The Gift of a Thistle
William heard the priest end his Latin funeral service. William himself didn't understand a word of it, but it was the most horrible thing he could have heard at the time. It meant that his father and brother, the only family he really knew, were gone. What was to become of him? He, a mere boy of eight, couldn't take care of a farm all by himself. He had done it while his father and brother had been fighting and had been killed, but that was just one day. He had so many days left in his life. He couldn't take care of the farm. What if the English took it upon themselves to do it for him and as payment they'd never have to give it back? He couldn't fight off the English alone. There was no way. The group his father had amassed couldn't do it, and they were men. How could he?
William stood silent and numb and still as a rock while everyone else left. He felt Hamish put his hand on his shoulder, but very distantly so. He didn't stir or even turn his eyes towards Hamish. He kept his eyes on the bodies of his brother and his father, on shrouded bodies in their graves. As Hamish left, as everyone left, he still stood there, silent and numb to the world on the outside, but heartbroken and in anguish and misery in the inside. He felt as if he were going to burst from the pain at any second. Why? Why had it happened to him? Why? He tried not to cry out his pain, but it was so hard.
William stood at the head of the grave, just behind the marker is silence as he watched the grave diggers shovel dirt onto the shrouded bodies of his father and brother. This had to be on of the worst days of his young life. He wanted to die. It was all he could do to scream his fathers name and fall to his knees sobbing. He wished he were being buried with his father and his brother. He wished he were dead. He was so a lone; so alone and in so much pain and misery. He felt like his heart would burst in anguish as shovel after shovel of dirt was piled on. He wanted to sweep at every sound of the dirt hitting the bodies. He stood there, alone, wanting to die. He might die of his pain and grief. He remembered putting his hand on his father's breast. He had expected it to be warm, but it was cold, so terribly cold. It wasn't supposed to be cold. It was wrong. It hadn't sunk into William's mind at that time that his father was dead. He expected his father to be warm; to feel the rise and fall of his chest as he breathed, and to feel at heartbeat… but all he got was the lack of a rhythm, stillness, silence and coldness.
A little ways off, though William didn't notice her in his misery, was little Murron. She saw him standing there, and she felt his pain. She had always felt she had a connection to him, and she hurt inside for him. She wished there were someway to make him feel better. Anyway at all. No matter how small, she wished that she could reach out. With all her heart she wanted to find a way to comfort him. Very close to the graves was a thistle bush. She knew then what she could do. She quietly left her mother and sister's side and quickly ran up the hill. She took a long look at William while picking the thistle. It was hard to manage, but she finally got it. Murron then walked quietly over to William, and gazed up at him. After about a split second or so, William noticed her and looked down to see her. Their eyes locked as she reached up to him and offered him the thistle. Her eyes were as full of comfort and condolences as his were of misery, pain and anguish. He reached down and took the thistle from her. For a second his eyes hinted with a vague feeling of comfort. She had reached out to him and William was truly touched by her gesture of… was it Love?.. Friendship?… Comfort? Whatever it was, William was grateful. I tear brimmed over his eye and fell. Murron looked at him one last time and then went back to her mother.

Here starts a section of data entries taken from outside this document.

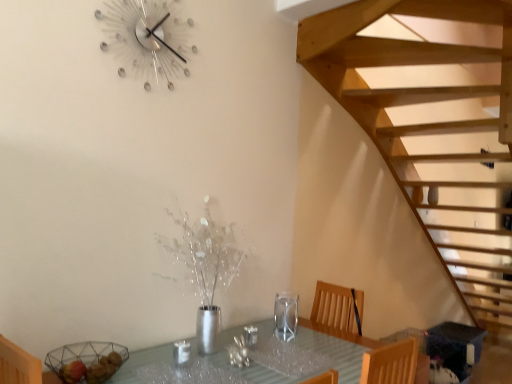 Question: Would you say clear glass table at center is a long distance from transparent glass wine glass at center?

Choices:
 (A) yes
 (B) no

Answer: (B)

Question: Does clear glass table at center turn towards transparent glass wine glass at center?

Choices:
 (A) no
 (B) yes

Answer: (A)

Question: Considering the relative sizes of clear glass table at center and transparent glass wine glass at center in the image provided, is clear glass table at center bigger than transparent glass wine glass at center?

Choices:
 (A) no
 (B) yes

Answer: (B)

Question: Is clear glass table at center to the left of transparent glass wine glass at center from the viewer's perspective?

Choices:
 (A) yes
 (B) no

Answer: (A)

Question: From the image's perspective, is clear glass table at center located beneath transparent glass wine glass at center?

Choices:
 (A) no
 (B) yes

Answer: (B)

Question: Is clear glass table at center shorter than transparent glass wine glass at center?

Choices:
 (A) no
 (B) yes

Answer: (A)

Question: Is transparent glass wine glass at center shorter than metallic crystal wall clock at upper center?

Choices:
 (A) no
 (B) yes

Answer: (B)

Question: From the image's perspective, is transparent glass wine glass at center located above metallic crystal wall clock at upper center?

Choices:
 (A) yes
 (B) no

Answer: (B)

Question: Considering the relative sizes of transparent glass wine glass at center and metallic crystal wall clock at upper center in the image provided, is transparent glass wine glass at center thinner than metallic crystal wall clock at upper center?

Choices:
 (A) yes
 (B) no

Answer: (B)

Question: Is transparent glass wine glass at center bigger than metallic crystal wall clock at upper center?

Choices:
 (A) yes
 (B) no

Answer: (B)

Question: From a real-world perspective, does transparent glass wine glass at center stand above metallic crystal wall clock at upper center?

Choices:
 (A) no
 (B) yes

Answer: (A)

Question: Is transparent glass wine glass at center closer to camera compared to metallic crystal wall clock at upper center?

Choices:
 (A) yes
 (B) no

Answer: (B)

Question: Is transparent glass wine glass at center turned away from clear glass table at center?

Choices:
 (A) no
 (B) yes

Answer: (A) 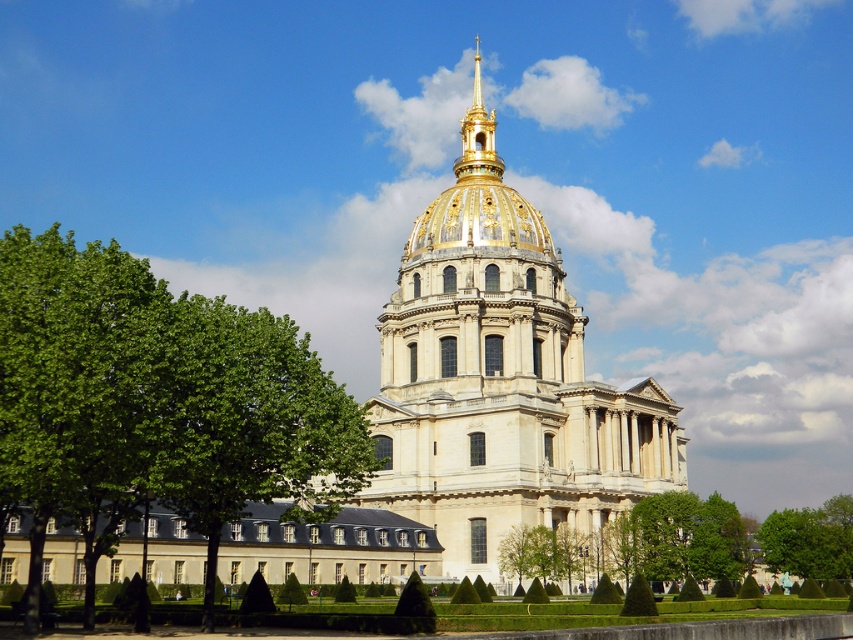 You are a landscape architect planning to add more trees to the area. Given the green leafy tree at left and the green leafy tree at lower right, which tree has a larger width that you should consider for spacing?

The green leafy tree at left has a larger width than the green leafy tree at lower right, so you should consider its width when planning spacing to ensure adequate space for growth and aesthetics.

You are a landscape architect planning to plant a new tree that requires at least 15 meters of space from any building. Given the green leafy tree at left and the golden dome building at center, can you plant the new tree between them without violating the spacing requirement?

The green leafy tree at left is 17.77 meters away from the golden dome building at center. Since the required distance is at least 15 meters, planting a new tree between them would maintain the necessary spacing as the existing distance already exceeds the minimum requirement. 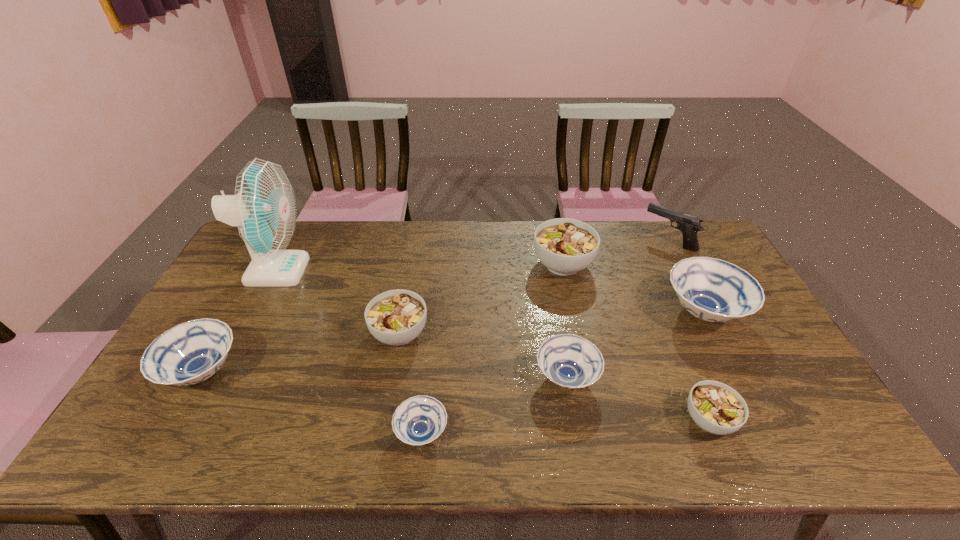 Point out which white soup bowl is positioned as the second nearest to the rightmost blue soup bowl. Please provide its 2D coordinates. Your answer should be formatted as a tuple, i.e. [(x, y)], where the tuple contains the x and y coordinates of a point satisfying the conditions above.

[(717, 408)]

Choose which white soup bowl is the third nearest neighbor to the gun. Please provide its 2D coordinates. Your answer should be formatted as a tuple, i.e. [(x, y)], where the tuple contains the x and y coordinates of a point satisfying the conditions above.

[(396, 317)]

Identify which blue soup bowl is the nearest to the leftmost blue soup bowl. Please provide its 2D coordinates. Your answer should be formatted as a tuple, i.e. [(x, y)], where the tuple contains the x and y coordinates of a point satisfying the conditions above.

[(419, 420)]

Identify the location of blue soup bowl identified as the second closest to the black gun. This screenshot has height=540, width=960. (569, 361).

You are a GUI agent. You are given a task and a screenshot of the screen. Output one action in this format:
    pyautogui.click(x=<x>, y=<y>)
    Task: Click on the blank area in the image that satisfies the following two spatial constraints: 1. on the back side of the third biggest blue soup bowl; 2. in front of the fan to face the airflow
    The width and height of the screenshot is (960, 540).
    Given the screenshot: What is the action you would take?
    pyautogui.click(x=548, y=271)

Where is `free region that satisfies the following two spatial constraints: 1. in front of the second farthest white soup bowl to face the airflow; 2. on the right side of the tallest object`? Image resolution: width=960 pixels, height=540 pixels. free region that satisfies the following two spatial constraints: 1. in front of the second farthest white soup bowl to face the airflow; 2. on the right side of the tallest object is located at coordinates (243, 333). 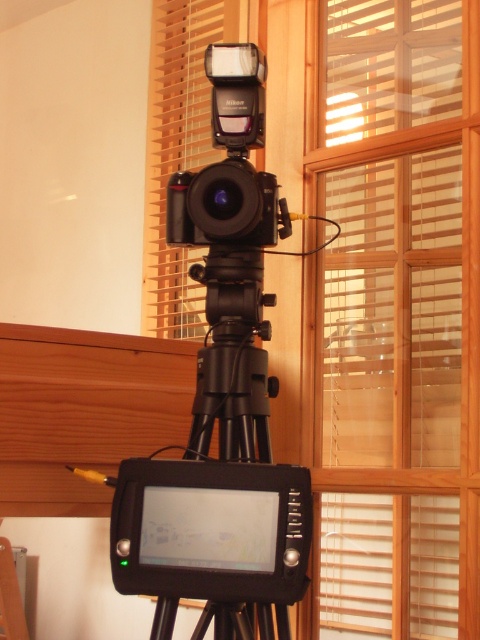 Question: Which of the following is the closest to the observer?

Choices:
 (A) black matte camera at center
 (B) wooden blinds at center

Answer: (B)

Question: Is wooden blinds at center bigger than black matte camera at center?

Choices:
 (A) yes
 (B) no

Answer: (A)

Question: Is wooden blinds at center to the right of black matte camera at center from the viewer's perspective?

Choices:
 (A) no
 (B) yes

Answer: (B)

Question: Which object appears closest to the camera in this image?

Choices:
 (A) wooden blinds at center
 (B) black matte camera at center

Answer: (A)

Question: Does wooden blinds at center have a smaller size compared to black matte camera at center?

Choices:
 (A) yes
 (B) no

Answer: (B) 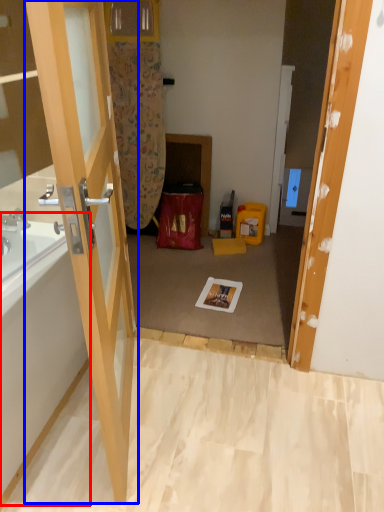 Question: Among these objects, which one is farthest to the camera, bath (highlighted by a red box) or door (highlighted by a blue box)?

Choices:
 (A) bath
 (B) door

Answer: (A) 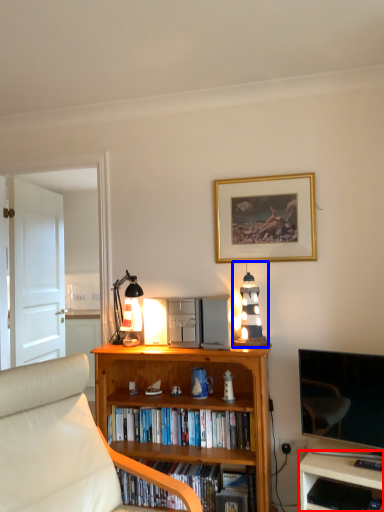 Question: Which object is further to the camera taking this photo, desk (highlighted by a red box) or lamp (highlighted by a blue box)?

Choices:
 (A) desk
 (B) lamp

Answer: (B) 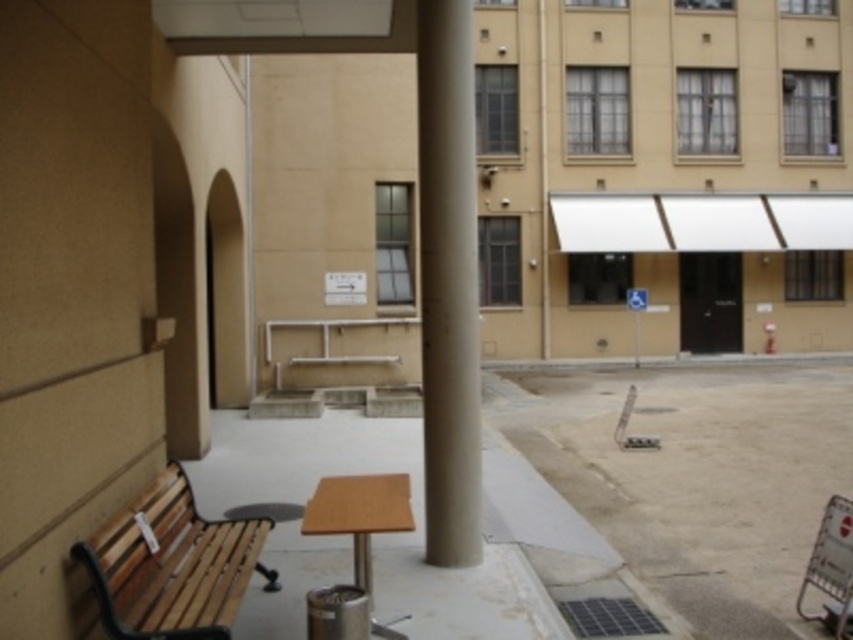 Who is shorter, smooth concrete pillar at center or wooden park bench at lower left?

wooden park bench at lower left is shorter.

Between point (465, 285) and point (165, 531), which one is positioned behind?

Point (465, 285)

You are a GUI agent. You are given a task and a screenshot of the screen. Output one action in this format:
    pyautogui.click(x=<x>, y=<y>)
    Task: Click on the smooth concrete pillar at center
    This screenshot has height=640, width=853.
    Given the screenshot: What is the action you would take?
    pyautogui.click(x=448, y=282)

Can you confirm if smooth concrete pavement at center is taller than wooden table at center?

In fact, smooth concrete pavement at center may be shorter than wooden table at center.

Is point (792, 577) positioned in front of point (369, 500)?

No, it is not.

Based on the photo, measure the distance between smooth concrete pavement at center and camera.

smooth concrete pavement at center and camera are 4.38 meters apart.

Identify the location of smooth concrete pavement at center. This screenshot has height=640, width=853. (697, 476).

Does smooth concrete pavement at center appear on the left side of smooth concrete pillar at center?

Incorrect, smooth concrete pavement at center is not on the left side of smooth concrete pillar at center.

Describe the element at coordinates (697, 476) in the screenshot. I see `smooth concrete pavement at center` at that location.

Locate an element on the screen. This screenshot has height=640, width=853. smooth concrete pavement at center is located at coordinates (697, 476).

Identify the location of smooth concrete pavement at center. (697, 476). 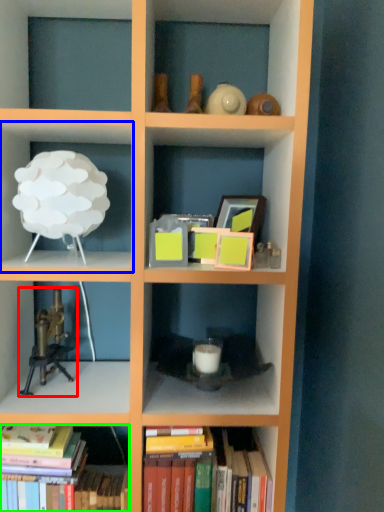 Question: Which object is positioned farthest from toy (highlighted by a red box)? Select from shelf (highlighted by a blue box) and book (highlighted by a green box).

Choices:
 (A) shelf
 (B) book

Answer: (A) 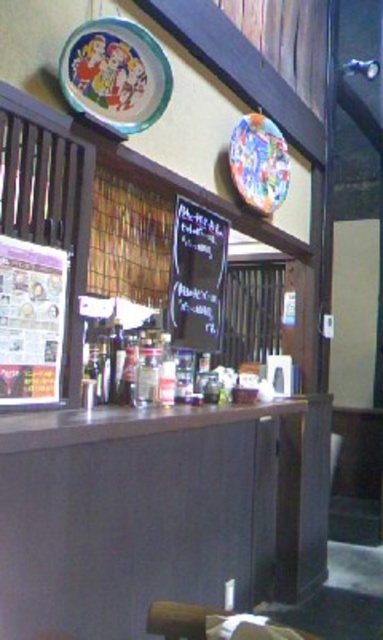 You are standing at the entrance of the dining establishment and see a point marked at coordinates (158, 513). Based on the scene description, where is this point located?

The point is located on the smooth dark wood table at center.

You are a customer waiting to order at the smooth dark wood table at center. You notice the colorful glossy plate at upper center. Can you reach it without moving from your seat?

The smooth dark wood table at center is taller than the colorful glossy plate at upper center, so the plate is lower and might be within reach. However, since the table itself is tall, you might need to stretch or stand to reach the plate, depending on your height and seating position.

You are a customer standing at the counter in the dining establishment. You want to read the menu displayed on the black chalkboard at center and also look at the colorful glossy plate at upper center. Which object is taller?

The black chalkboard at center is much taller than the colorful glossy plate at upper center. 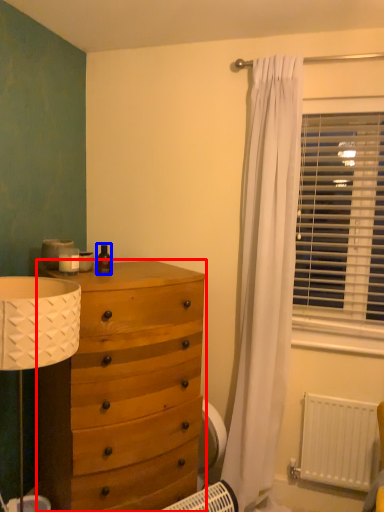 Question: Among these objects, which one is farthest to the camera, chest of drawers (highlighted by a red box) or toiletry (highlighted by a blue box)?

Choices:
 (A) chest of drawers
 (B) toiletry

Answer: (B)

William looked after her as Murron as she walked solemnly back to her mother who was waiting with a somewhat proud look on her face, proud of her empathetic child for reaching out to William with out hesitation, and easing his pain. He felt this thistle in his hands as he watched the family walk away. Of all the gifts he had ever gotten, this was probably the most wonderful and precious. The Gift of Love… The Gift of a thistle.